CDC issues new guidelines for reopening schools as public health experts call for the U.S. to shut down again.
Agency doesn’t specify when to close classrooms
New Centers for Disease Control and Prevention guidelines call for students to wear masks, wash their hands frequently and socially distance to protect against COVID-19.
What they don’t do is say when schools should not be open at all.
A key consideration for school administrators, CDC said, was COVID-19 transmission rates in their communities.
But the CDC guidance offered no specific metrics for what transmission rates would require specific actions.
The agency suggested that parents label face masks with permanent marker and have children practice putting them on and taking them off without touching the cloth. They should make a labeled, resealable plastic bag to store the mask at lunchtime.

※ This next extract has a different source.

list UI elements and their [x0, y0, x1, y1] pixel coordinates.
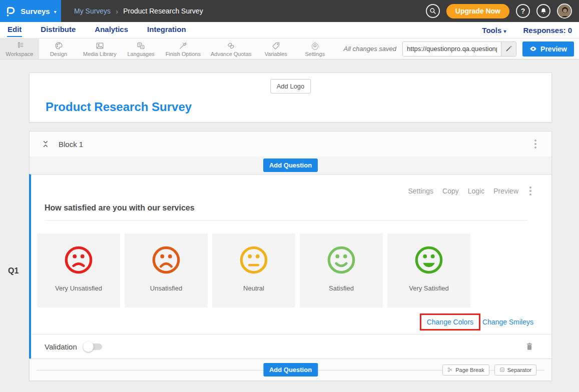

The guidelines also say that people who have had mild to moderate COVID-19 can come out of isolation after 10 days and don’t need to be retested before going back to work. Symptoms, not testing, are the guide. If patients had a fever, it needs to have been gone for at least 24 hours.
The CDC, the nation’s top public health agency, has faced considerable political pressure from President Donald Trump and others to get schools reopened.
Public health experts have pushed back, urging caution. Community transmission levels of COVID-19 are key to reopening schools, they say, and in many parts of the country they continue to rise even as officials plan for school reopenings.
“It is critically important for our public health to open schools this fall,” CDC Director Dr. Robert Redfield said in a statement.
“I know this has been a difficult time for our nation’s families. School closures have disrupted normal ways of life for children and parents, and they have had negative health consequences on our youth. CDC is prepared to work with K-12 schools to safely reopen while protecting the most vulnerable,” he said.
In communities where there is substantial, uncontrolled transmission, schools should work closely with local health officials to decide whether schools should close, the CDC said. The guidelines come as a group of more than 150 health professionals urged a sweeping shutdown, with the nation’s non-essential businesses closing and restaurant service limited to take-out.
In other developments: h Gary Tibbetts, a staff member for Rep. Vern Buchanan, R-fla., died of COVID-19 in a Florida hospital, the congressman announced Friday. Tibbetts is the first congressional aide known to have died from COVID-19.
h Authorities faced with limited space to store bodies awaiting autopsies are now bringing in a refrigerated cooler to help as the coronavirus pandemic surges in Hinds County, Mississippi.